--- EXERCISE DETAILS ---
Please restate word for word, and with nothing added, the lines that run from the one holding "te Counselor" to the end of the entries below.

--- SUPPLIED MATERIAL ---
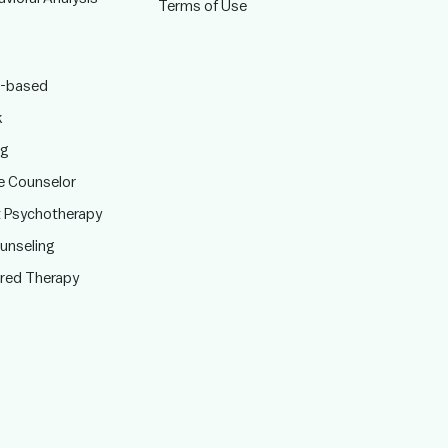
Terms of Use
-based
k
ng
te Counselor
t Psychotherapy
ounseling
ered Therapy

--- OUTPUT BELOW ---
te Counselor
t Psychotherapy
ounseling
ered Therapy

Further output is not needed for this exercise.